File-based systems also give tremendous pressure on data processing staff, with users'
complaints on programs that are inadequate or inefficient in meeting their demands.
Documentation may be limited and maintenance of the system is difficult. Provision for
security, integrity and recovery capability is very limited.

Database Approach
In order to overcome the limitations of the file-based approach, the concept of database and the
Database Management System (DMS) was emerged in 60s.

Advantages
A number of advantages of applying database approach in application system are obtained
including:

Control of data redundancy
The database approach attempts to eliminate the redundancy by integrating the file. Although
the database approach does not eliminate redundancy entirely, it controls the amount of
redundancy inherent in the database.

Data consistency
By eliminating or controlling redundancy, the database approach reduces the risk of
inconsistencies occurring. It ensures all copies of the idea are kept consistent.



4. Database Management Technology Page 8

More information from the same amount of data
With the integration of the operated data in the database approach, it may be possible to derive
additional information for the same data.

Sharing of data
Database belongs to the entire organization and can be shared by all authorized users.

Improved data integrity
Database integrity provides the validity and consistency of stored data. Integrity is usually
expressed in terms of constraints, which are consistency rules that the database is not permitted
to violate.

Improved security
Database approach provides a protection of the data from the unauthorized users. It may take the
term of user names and passwords to identify user type and their access right in the operation
including retrieval, insertion, updating and deletion.

Enforcement of standards
The integration of the database enforces the necessary standards including data formats, naming
conventions, documentation standards, update procedures and access rules.

Economy of scale
Cost savings can be obtained by combining all organization's operational data into one database
with applications to work on one source of data.

Balance of conflicting requirements
By having a structural design in the database, the conflicts between users or departments can be
resolved.

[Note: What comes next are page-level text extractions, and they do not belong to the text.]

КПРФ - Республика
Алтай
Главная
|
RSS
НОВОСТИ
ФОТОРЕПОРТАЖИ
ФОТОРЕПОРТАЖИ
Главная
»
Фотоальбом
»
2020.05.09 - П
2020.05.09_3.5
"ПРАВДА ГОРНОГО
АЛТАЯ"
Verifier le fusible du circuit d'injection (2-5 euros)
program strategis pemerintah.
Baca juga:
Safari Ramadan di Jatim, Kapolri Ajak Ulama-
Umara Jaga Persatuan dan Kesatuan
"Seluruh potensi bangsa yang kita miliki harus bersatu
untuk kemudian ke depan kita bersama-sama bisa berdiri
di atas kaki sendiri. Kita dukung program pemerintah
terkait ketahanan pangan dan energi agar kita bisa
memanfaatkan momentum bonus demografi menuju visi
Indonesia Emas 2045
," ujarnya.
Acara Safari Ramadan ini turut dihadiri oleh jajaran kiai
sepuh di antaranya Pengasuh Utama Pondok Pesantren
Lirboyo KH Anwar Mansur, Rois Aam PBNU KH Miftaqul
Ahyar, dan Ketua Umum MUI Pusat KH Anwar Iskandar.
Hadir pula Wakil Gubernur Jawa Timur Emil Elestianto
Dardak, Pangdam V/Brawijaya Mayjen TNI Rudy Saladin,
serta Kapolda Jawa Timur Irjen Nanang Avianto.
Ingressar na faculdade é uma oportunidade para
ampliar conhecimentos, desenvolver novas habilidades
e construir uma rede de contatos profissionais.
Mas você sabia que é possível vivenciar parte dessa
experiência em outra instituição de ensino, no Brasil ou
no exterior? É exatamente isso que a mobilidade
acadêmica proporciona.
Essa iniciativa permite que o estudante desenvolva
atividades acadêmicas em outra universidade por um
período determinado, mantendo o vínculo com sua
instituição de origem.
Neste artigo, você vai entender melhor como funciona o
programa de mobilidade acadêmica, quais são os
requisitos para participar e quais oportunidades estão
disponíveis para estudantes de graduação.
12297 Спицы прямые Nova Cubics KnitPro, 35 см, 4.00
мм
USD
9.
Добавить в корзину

Decisions will be based on the base use of resources for the organization as a whole
rather that for an individual entity.



4. Database Management Technology Page 9

Improved data accessibility and responsiveness
By having an integration in the database approach, data accessing can be crossed departmental
boundaries. This feature provides more functionality and better services to the users.

Increased productivity
The database approach provides all the low-level file-handling routines. The provision of these
functions allows the programmer to concentrate more on the specific functionality required by
the users. The fourth-generation environment provided by the database can simplify the database
application development.

Improved maintenance
Database approach provides a data independence. As a change of data structure in the database
will be affect the application program, it simplifies database application maintenance.

Increased concurrency
Database can manage concurrent data access effectively. It ensures no interference between
users that would not result any loss of information nor loss of integrity.

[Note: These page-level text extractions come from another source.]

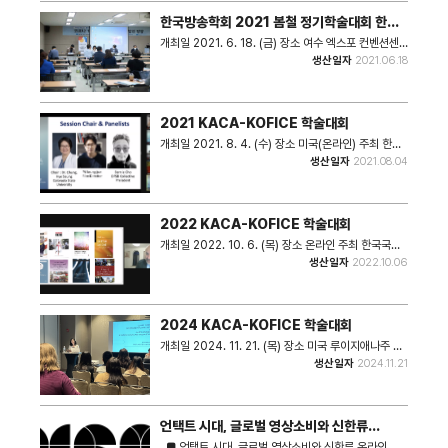
▶ 사회 : 김경모 교수(연세대학교) ▶ 발제 한류, 문화
한국방송학회 2021 봄철 정기학술대회 한류
다양성을 고민하다: 콘텐츠 제작자의 고민과 다양성 정
세션
책을 중심으로 - 이성민 교수(한국방송통신대학교 방송
개최일 2021. 6. 18. (금) 장소 여수 엑스포 컨벤션센
영상학과) ▶ 종합토론 강신규 연구위원(한국방송광고
터 주최 한국방송학회, 한국국제문화교류진흥원 후원 문
생산일자
2021.06.18
공사) 윤복실 교수(서강대학교) 이동준 박사(창원대학
화체육관광부 내용 ▶ 주제 : 코로나19 이후 한류의 변
교) 이현지 선임연구원(한국국제문화교류진흥원) 한영
화 및 발전 방향 ▶ 일시 : 2021. 6. 18.(금) <프로그램
주 연구위원(EBS)
> ▶ 사회 : 이준웅 교수(서울대학교 언론정보학과)
▶ 1부 발제: 퀄리티 텔레비전: 한류 담론의 확장 혹은
2021 KACA-KOFICE 학술대회
관점의 전환 - 김주옥 교수(Texas A&M
International University) 종합토론 김신동(한림대
개최일 2021. 8. 4. (수) 장소 미국(온라인) 주최 한국
학교 언론정보학부 교수) 심두보(성신여자대학교 미디
국제문화교류진흥원(KOFICE), 한미커뮤니케이션학회
생산일자
2021.08.04
어커뮤니케이션학과 교수) ▶ 2부 발제 : 한류 연구의
(KACA) 후원 문화체육관광부 내용 ▶ 주제 :
지형 변화에 따른 학문적 성찰 - 진달용 교수(Simon
[AEJMC-KACA 한류 협력세션] K-컬처와 미디어 전
Fraser University) 종합토론 손병우 교수(충남대학
략(K-culture and Media Strategy) ▶ 일시 :
교 언론정보학과) 김수철 교수(건국대학교 모빌리티인
2021. 8. 4.(수) 오후 7:00~10:00 <프로그램>
2022 KACA-KOFICE 학술대회
문학연구원 HK연구교수)
▶ 사회 : 박한나 교수(선문대학교) ▶ [패널 토론 세션]
제 1발표 : 한국 다큐멘터리 제작 과정과 해외 진출 - 이
개최일 2022. 10. 6. (목) 장소 온라인 주최 한국국제
승준 영화감독 제 2발표 : 한류의 힙함과 과장의 현실
문화교류진흥원(KOFICE), 한미커뮤니케이션학회
생산일자
2022.10.06
(The Hip Hype Reality of the Korean Wave) -
(KACA) 후원 문화체육관광부 내용 ▶ 주제 : 초국적 미
Bernie Cho 회장(DFSB Kollective) ▶ [리서치 세
디어 환경의 한국학 연구와 한국 문화콘텐츠의 영향력과
션 1] 제 1발표 : 방탄소년단의 상업적 성공에 대한 비판
가능성 ▶ 일시 : 2022. 10. 6.(목) 오후
적 고찰: 대안적 남성성, 시각적 재현, 그리고 불만
7:30~10:30 <프로그램> ▶ 사회 : 신영주 교수
2024 KACA-KOFICE 학술대회
(Critical Reflections on BTS's Commercial
(Arizona State University) ▶ [기조연설] 모더레
Success: Alternative Masculinity, Its
이터 : 진달용 교수(Simon Fraser University) 창의
개최일 2024. 11. 21. (목) 장소 미국 루이지애나주 뉴
Visuality, and Their Discontent) - 김구용 교수
성, 개발주의, 세계화: 한국과 일본 미디어 산업에 대한
올리언즈 주최 한국국제문화교류진흥원(KOFICE), 한
생산일자
2024.11.21
(Cheyney University of Pennsylvaia) 제 2발
국가 지원(Creativity, Developmentalism, and
미커뮤니케이션학회(KACA) 후원 문화체육관광부 내
표 : 마케팅 한류: 국가 브랜딩과 한국의 팬데믹 공공외
Globalization: State Support of the Media
용 ▶ 주제 : [NCA-KACA 한류 협력세션] 한국 커뮤
교(National Branding and South Korea's
Industries in South Korea and Japan) -
니케이션 및 미디어의 역동성: 글로벌 시장 전략과 문화
Pandemic Public Diplomacy) - 김헌식 교수,
Nissim Otmazgin 교수(Hebrew University of
적 연결성 ▶ 일시 : 2024. 11. 21.(목) 오후
Seow Ting Lee 교수(University of Colorado at
언택트 시대, 글로벌 영상소비와 신한류
Jerusalem) ▶ [리서치 세션] 모더레이터 : 김주옥 교
2:30~3:45 <프로그램> ▶ 사회 : 김연수 교수(한미
Boulder) 제 3발표 : 한국 만화의 세계적 독자 형성: 역
(Untact in the Digital Age, Global
수(Texas A&M International University) 제 1발
커뮤니케이션학회장, The University of Texas at
■ 언택트 시대, 글로벌 영상소비와 신한류 온라인 포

Improved backing and recovery services
Modern database management system provides facilities to minimize the amount of processing
that can be lost following a failure by using the transaction approach.

Disadvantages
In split of a large number of advantages can be found in the database approach, it is not without
any challenge. The following disadvantages can be found including:

Complexity
Database management system is an extremely complex piece of software. All parties must be
familiar with its functionality and take full advantage of it. Therefore, training for the
administrators, designers and users is required.


4. Database Management Technology Page 10

Size
The database management system consumes a substantial amount of main memory as well as a
large number amount of disk space in order to make it run efficiently.

Cost of DBMS
A multi-user database management system may be very expensive. Even after the installation,
there is a high recurrent annual maintenance cost on the software.

Cost of conversion
When moving from a file-base system to a database system, the company is required to have
additional expenses on hardware acquisition and training cost.

Performance
As the database approach is to cater for many applications rather than exclusively for a particular
one, some applications may not run as fast as before.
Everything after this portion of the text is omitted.